In January I was privileged to attend the reception into full communion with the Catholic Church of the priests and people of Mount Calvary Church in Baltimore. An Anglo Catholic church with a venerable history within the Episcopal Church, Mount Calvary was, from the very beginning, a congregation fostered and formed in the Oxford Movement. Indeed, the church’s first pastor was received into the Catholic Church by Cardinal Newman himself, and went on to become a Catholic bishop.
For a long time Anglicans have promoted the idea that their church was a via media–a middle way–between Protestantism and Catholicism. They taught that their church was the ancient Catholic Church of the British Isles–but reformed properly by Protestant doctrine and customs of worship. However, in practice, as John Henry Newman himself pointed out, the via media was never more than a beautiful idea. This is because Anglicans inevitably fell into one camp or the other. If they were inclined to Protestantism they joined the Evangelicals. If Catholicism, they joined the Anglo Catholics, if they preferred to adjust their Christian faith to the spirit of the age they joined the Liberal establishment.
The via media was impossible to maintain for there was no defining dogma or ways of worship. For those who wished to walk that middle way, it was more a via cafeteria than a via media. Any Anglican attempting the via media would have to pick and choose from among the different streams of Christian customs and beliefs to formulate his own personal medley of convictions. The via media was therefore not so much a middle road as a road to nowhere.

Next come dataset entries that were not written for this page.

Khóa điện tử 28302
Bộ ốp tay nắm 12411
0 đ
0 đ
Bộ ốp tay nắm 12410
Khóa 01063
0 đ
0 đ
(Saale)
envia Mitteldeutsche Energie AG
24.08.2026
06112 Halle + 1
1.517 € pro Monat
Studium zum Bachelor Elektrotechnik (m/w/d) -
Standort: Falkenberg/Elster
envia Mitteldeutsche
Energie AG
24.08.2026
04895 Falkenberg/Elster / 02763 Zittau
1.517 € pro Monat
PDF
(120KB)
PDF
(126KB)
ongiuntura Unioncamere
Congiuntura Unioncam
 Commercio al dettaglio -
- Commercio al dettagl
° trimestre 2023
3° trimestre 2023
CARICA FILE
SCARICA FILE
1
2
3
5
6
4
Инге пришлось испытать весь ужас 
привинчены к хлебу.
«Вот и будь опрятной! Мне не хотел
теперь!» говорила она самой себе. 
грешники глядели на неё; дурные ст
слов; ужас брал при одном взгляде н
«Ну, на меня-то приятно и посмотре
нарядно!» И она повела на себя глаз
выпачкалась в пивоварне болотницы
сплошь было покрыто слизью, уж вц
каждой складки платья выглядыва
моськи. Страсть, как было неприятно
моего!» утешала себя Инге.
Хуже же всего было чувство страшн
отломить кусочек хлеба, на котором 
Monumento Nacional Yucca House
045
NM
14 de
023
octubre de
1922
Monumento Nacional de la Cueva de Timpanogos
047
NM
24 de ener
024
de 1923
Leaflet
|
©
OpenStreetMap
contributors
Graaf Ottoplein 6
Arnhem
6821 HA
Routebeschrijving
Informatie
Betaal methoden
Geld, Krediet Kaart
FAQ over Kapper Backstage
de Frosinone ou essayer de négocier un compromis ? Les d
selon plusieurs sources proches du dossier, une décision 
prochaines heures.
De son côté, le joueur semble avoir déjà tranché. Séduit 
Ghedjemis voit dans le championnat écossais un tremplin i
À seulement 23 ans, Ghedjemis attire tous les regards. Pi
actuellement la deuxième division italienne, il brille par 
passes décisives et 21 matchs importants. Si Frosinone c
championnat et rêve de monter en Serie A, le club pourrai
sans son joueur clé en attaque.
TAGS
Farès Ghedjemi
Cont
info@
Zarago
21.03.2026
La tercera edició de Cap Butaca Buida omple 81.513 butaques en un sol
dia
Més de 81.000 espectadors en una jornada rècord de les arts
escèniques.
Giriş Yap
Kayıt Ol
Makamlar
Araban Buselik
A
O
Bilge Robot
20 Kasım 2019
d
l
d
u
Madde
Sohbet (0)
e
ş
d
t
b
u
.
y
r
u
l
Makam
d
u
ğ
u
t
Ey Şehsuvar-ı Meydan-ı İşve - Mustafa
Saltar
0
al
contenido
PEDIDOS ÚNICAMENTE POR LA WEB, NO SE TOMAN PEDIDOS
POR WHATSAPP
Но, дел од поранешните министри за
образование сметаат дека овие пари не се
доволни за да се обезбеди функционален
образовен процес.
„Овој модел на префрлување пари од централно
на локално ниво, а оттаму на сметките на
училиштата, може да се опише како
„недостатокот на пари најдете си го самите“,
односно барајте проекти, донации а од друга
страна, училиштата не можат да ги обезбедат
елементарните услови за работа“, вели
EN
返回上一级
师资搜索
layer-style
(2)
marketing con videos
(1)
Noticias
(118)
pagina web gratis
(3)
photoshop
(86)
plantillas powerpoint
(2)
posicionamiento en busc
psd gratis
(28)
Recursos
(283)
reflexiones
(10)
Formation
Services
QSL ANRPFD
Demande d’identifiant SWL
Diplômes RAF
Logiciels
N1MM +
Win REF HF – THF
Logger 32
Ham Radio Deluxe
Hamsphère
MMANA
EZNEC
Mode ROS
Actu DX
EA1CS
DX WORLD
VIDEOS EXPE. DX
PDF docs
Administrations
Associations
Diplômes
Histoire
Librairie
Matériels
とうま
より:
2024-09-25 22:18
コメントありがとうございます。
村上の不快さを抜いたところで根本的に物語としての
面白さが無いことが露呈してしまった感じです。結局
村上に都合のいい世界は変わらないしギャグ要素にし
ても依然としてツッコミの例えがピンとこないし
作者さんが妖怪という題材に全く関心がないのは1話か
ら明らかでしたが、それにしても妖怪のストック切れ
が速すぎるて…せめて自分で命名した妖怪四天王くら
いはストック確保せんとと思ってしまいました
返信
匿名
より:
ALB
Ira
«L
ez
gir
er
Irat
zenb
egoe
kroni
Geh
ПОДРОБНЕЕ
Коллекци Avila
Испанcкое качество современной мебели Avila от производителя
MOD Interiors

In saying that, the Anglican via media was a road to somewhere for many Anglicans: it was a road out of Anglicanism. Over the years the hemorrhage of members from the Anglican Church has been catastrophic. Realizing that their church stood for not much of anything, they have gone to the Catholic Church, formed little Anglican sects called “continuing Churches” or joined some other Protestant church.
However, with the establishment of the personal ordinariate for Anglicans, there may be a new understanding of the via media. The Anglican ‘middle way’ could become a highway for many Protestants to find their way into full communion with the Catholic Church.
For in many ways, the Anglican tradition is a middle way between Protestantism and Catholicism. In its truest form it has taken on the best insights of the Protestant reformers, while retaining much of the Catholic faith. Most of all, it provides a way of worship and governance in which many Protestants will feel at home.
The reason the via media never worked within Anglicanism is because it had no rock on which to build. It had no magisterium and no apostolic authority. The middle way had no one to define what it was, no one to say, “This is the way: walk in it.” This is precisely what the personal ordinariate provides. As the Anglicans come into full communion with the Catholic Church, they will be catechized in the fullness of the faith. Their liturgies will be purged of the anti Catholic elements. They will profess, like all converts do, to believe all that the Catholic Church teaches to be revealed by God.
With such a foundation it is possible for the personal ordinariates now established in England and the United States to become a truly exciting step toward church unity, and here’s how: There are many thinking Evangelical Christians who are conservative and orthodox in their faith. They have little patience with the razzmatazz of the mega churches and the post modern, self help versions of contemporary Protestant Christianity. They have come to appreciate the historic church. They are longing for liturgy, solid doctrine, strong moral teaching and unity with the apostolic church.
However, if they are drawn to the Episcopal or Lutheran churches they are repulsed by the radical political and sexual agendas, the dumbed down liturgy and ‘up to date’ approach. They wanted tradition, prayer and reverence and they find trendiness, politics and relevance. Sadly, if they visit their local Catholic church it may very well be indistinguishable from what the Episcopalians and Lutherans have on offer. Should they find a more traditional Catholic church they may find the cultural aspects too daunting. They’d spot the Infant of Prague or Our Lady of Fatima and hear rosaries being muttered and their old anti Catholic bias will rear its head and they’ll stay away.
Should they venture into a traditional Anglican church, however, they would find much to their liking. An Anglican church united, not absorbed by the Catholic Church, would provide the via media that would enable them not only to feel at home, but to come home to Rome.
For this to happen, the members of the Ordinariate will have to resist the easy temptation to become an Anglo Catholic sect within Catholicism. They have been used to being a church within a church in Anglicanism and it will be easy for them to become the same within the Catholic Church. If they are to be a true via media they must envision a new mission that goes with their new identity. If they adopt a missionary spirit, their new role could be a vital part of the new evangelization.
They could pioneer a new understanding of the via media and become not a road to nowhere, but a path that leads to full communion with the Catholic Church. To do that, they will need to be a broad church–one that not only preserves the glories of Anglo-Catholic worship, but also is not ashamed to embrace the strengths of the Evangelical aspect of Anglicanism: a zeal for the gospel, an ability to communicate the faith clearly, in a way that other Protestants find acceptable and so open the doors to many who would otherwise never find their way home to Rome.